(7) Mimisan

187 24 2
                                    

Pasang mata semua penghuni sekolah yang masih berkeliaran langsung tertuju kepada dua orang berbeda jenis kelamin yang berangkat bersama. Ira langsung mengumpat di dalam hati, ia sudah menduga hal ini akan terjadi ketika ia berangkat bersama Naja, orang yang populer di sekolah mereka. Tetapi wajah Naja seolah biasa saja, tidak ada yang harus di khawatirkan.

"Makasih ya, Kak," ujar Ira sambil turun saat Naja sudah parkir.

"Nanti pulang bareng gue lagi," jawab Naja.

"Nggak usah, Kak. Nggak mau repotin lo," ujar Ira.

"Kalo ditawarin sesuatu, lo langsung nurut itu susah banget?" tanya Naja.

Ira meneguk ludahnya kasar. Bukannya apa-apa, Ira tidak enak saja merepotkan Naja kalau harus antar-jemput. Padahal uang saku Ira masih cukup untuk pulang naik taxi atau setidaknya cewek itu bisa saja meminta pertolongan pada Mita untuk mengantar dirinya ke rumah.

"Bukan gitu, Kak. Gue gak mau repotin lo aja, tadi kan udah bilang. Terus lo masa gak denger kita jadi omongan orang-orang di sekolah?" ujar Ira.

Tidak tahu mempunyai keberanian lewat mana sehingga ia bisa mengutarakan isi hatinya kepada Naja. Ira tidak terlalu suka menjadi orang yang selalu diperhatikan gerak-geriknya oleh semua orang. Seolah dirinya tidak mempunyai privasi.

"Biarin aja," ujar Naja sambil melangkah pergi menuju kelasnya.

Sedangkan Ira masih berdiri di samping motor Naja sambil menjinjing helm yang tadi ia kenakan. Bingung menaruh dimana, kalau di motor Naja takutnya ada gimana-gimana. Daripada pusing memikirkan helm, Ira bawa saja helm itu ke kelas. Toh tidak ada yang melarang.

Saat di koridor, Ira langsung bergidik ngeri karena melihat tatapan siswi-siswi kepadanya. Sehingga Ira menatap dirinya sendiri dari atas ke bawah, tapi tidak ada yang salah. Atau karena Ira membawa helm? Atau mungkin karena mereka tahu bahwa Ira berangkat dengan Naja?

Ini baru Naja, kalau Most Wanted sekolah yang Ira bisa dapatkan. Bisa-bisa Ira di marahin sama fans fanatik mereka.

"Eh Mita," ujar Ira.

Mita mencibir. "Eh Mita. Udah bikin PR belum lo?"

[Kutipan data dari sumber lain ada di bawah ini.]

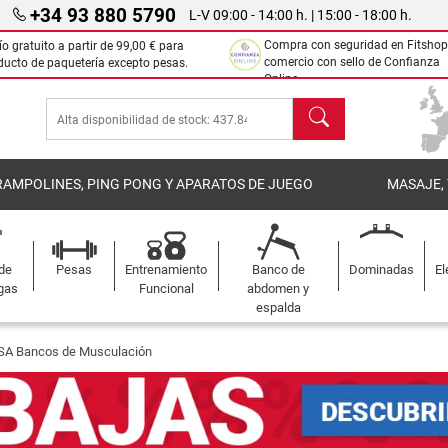
+34 93 880 5790
L-V 09:00 - 14:00 h. | 15:00 - 18:00 h.
Compra con seguridad en Fitshop
ío gratuito a partir de
99,00 €
para
comercio con sello de Confianza
ducto de paquetería excepto pesas.
Online.
Buscar
RAMPOLINES, PING PONG Y APARATOS DE JUEGO
MASAJE,
 de
Pesas
Entrenamiento
Banco de
Dominadas
El
gas
Funcional
abdomen y
espalda
SA Bancos de Musculación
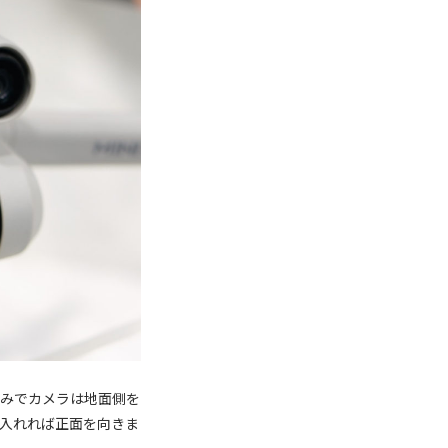
重みでカメラは地面側を
入れれば正面を向きま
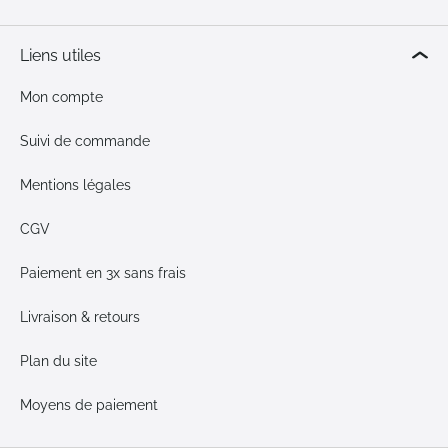
Liens utiles
Mon compte
Suivi de commande
Mentions légales
CGV
Paiement en 3x sans frais
Livraison & retours
Plan du site
Moyens de paiement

"Emang ada PR?" tanya Ira langsung duduk dan menyimpan helm di bawah meja.

"Jangan pura-pura gak tau deh. Lo ngapain senyum-senyum gitu sama gue?" tanya Mita sambil menyipitkan matanya karena curiga dengan gelagat aneh Ira.

"Gue belum bikin PR nih. Boleh liat punya lo?" tanya Ira. Memberikan tatapan se menggemaskan mungkin di depan Mita.

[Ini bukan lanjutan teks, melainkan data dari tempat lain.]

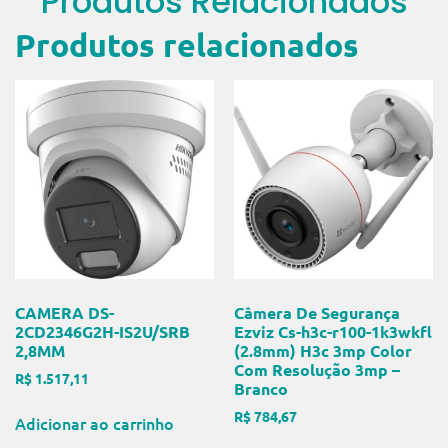
Produtos Relacionados
Produtos relacionados
CAMERA DS-
Câmera De Segurança
2CD2346G2H-IS2U/SRB
Ezviz Cs-h3c-r100-1k3wkfl
2,8MM
(2.8mm) H3c 3mp Color
Com Resolução 3mp –
R$
1.517,11
Branco
R$
784,67
Adicionar ao carrinho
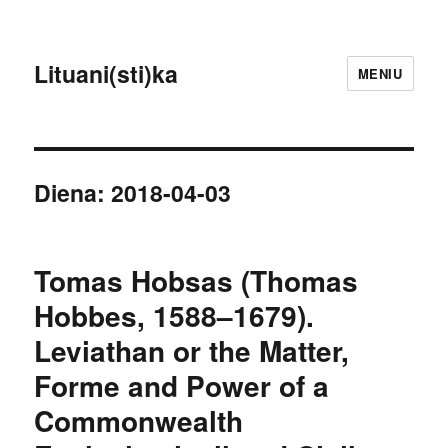
Lituani(sti)ka
MENIU
Diena:
2018-04-03
Tomas Hobsas (Thomas
Hobbes, 1588–1679).
Leviathan or the Matter,
Forme and Power of a
Commonwealth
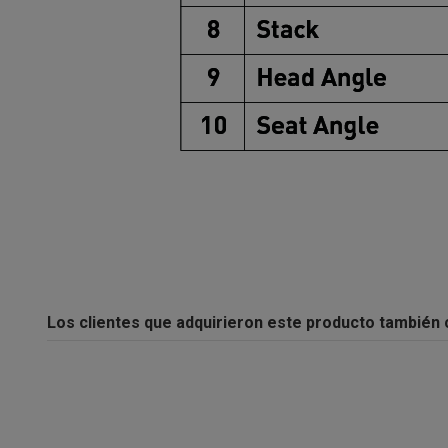
Los clientes que adquirieron este producto también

"Nih, tapi jangan di kasih sama yang lain!" peringat Mita.

Ira menulis dengan cara cepat. Yang penting ada jawabannya, karena bell masuk sebentar lagi berbunyi dan kebetulan PR itu ada di jam pelajaran pertama. Duh kalau saja Mita tidak baik pada Ira, pasti cewek itu sudah ketakutan di tempat.

"Ngapain lo bawa helm ke kelas?" tanya Mita.

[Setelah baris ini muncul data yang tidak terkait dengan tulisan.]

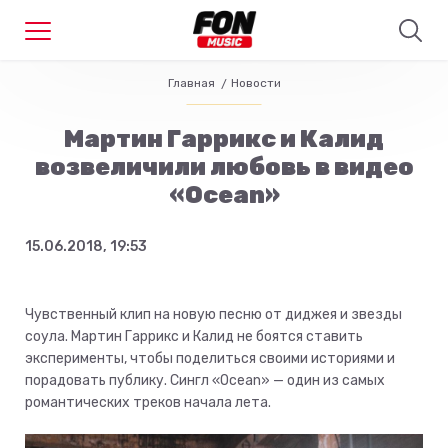
Главная
Новости
Мартин Гаррикс и Калид
возвеличили любовь в видео
«Ocean»
15.06.2018, 19:53
Чувственный клип на новую песню от диджея и звезды
соула. Мартин Гаррикс и Калид не боятся ставить
эксперименты, чтобы поделиться своими историями и
порадовать публику. Сингл «Ocean» — один из самых
романтических треков начала лета.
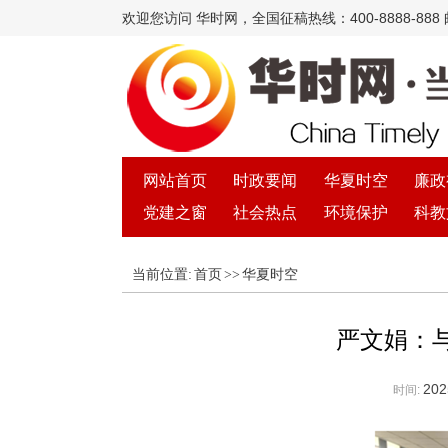
欢迎您访问 华时网，全国征稿热线：400-8888-888 邮箱
网站首页
时政要闻
华夏时空
廉政
党建之窗
社会热点
环境保护
科教
当前位置:
首页
>>
华夏时空
严文娟：
202
时间:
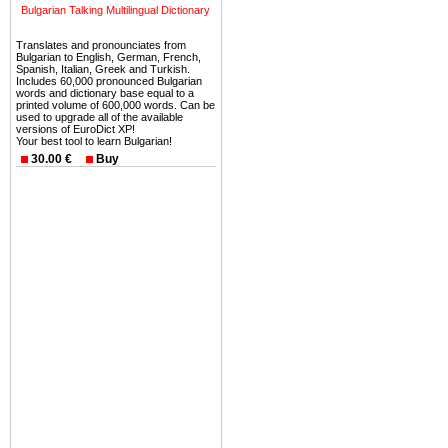
можете купить в Болгария 
Bulgarian Talking Multilingual Dictionary
земли на побережье, жив
угодья или участки в горах 
Translates and pronounciates from
Bulgarian to English, German, French,
Spanish, Italian, Greek and Turkish.
Купить в Болгария недвиж
Includes 60,000 pronounced Bulgarian
words and dictionary base equal to a
Инвестиции недвижимость.
printed volume of 600,000 words. Can be
used to upgrade all of the available
versions of EuroDict XP!
Чтобы вложить свой ка
Your best tool to learn Bulgarian!
воспользоваться всеми бл
30.00 €
Buy
только купить в Болгария 
Недвижимость Болгарии 
Рынок недвижимость Болга
предполагая высокую дох
покупка недвижимость Бо
членом Евросоюза. 15
недвижимости в Болга
территориальной близост
барьера и низкой налогово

"Gue gak bawa motor, Mit."

"Terus lo bawa helm? Stres," ujar Mita.

Ira meletakan pulpennya sebentar dan menatap ke arah Mita dengan memberikan senyuman bahagia.

"Gue sih di anterin sama cogan tadi," ujar Ira.

"Siapa sih?" tanya Mita sedikit penasaran.

Ira berdehem. "Kak Naja, nanti gue ceritain awal mulanya ya," ujar Ira sedikit lirih karena Yuna sepertinya akan menghampiri meja Ira dan Mita.

Mita mengangguk mengerti lalu menatap Yuna yang berdiri di samping Ira. Karena Mita yang sedang duduk di pojok. Biasanya Ira yang harus duduk di pojok bagaimanapun caranya. Namun, karena Ira sekarang menyontek PR Mita, jadi Ira biarkan Mita duduk di pojok.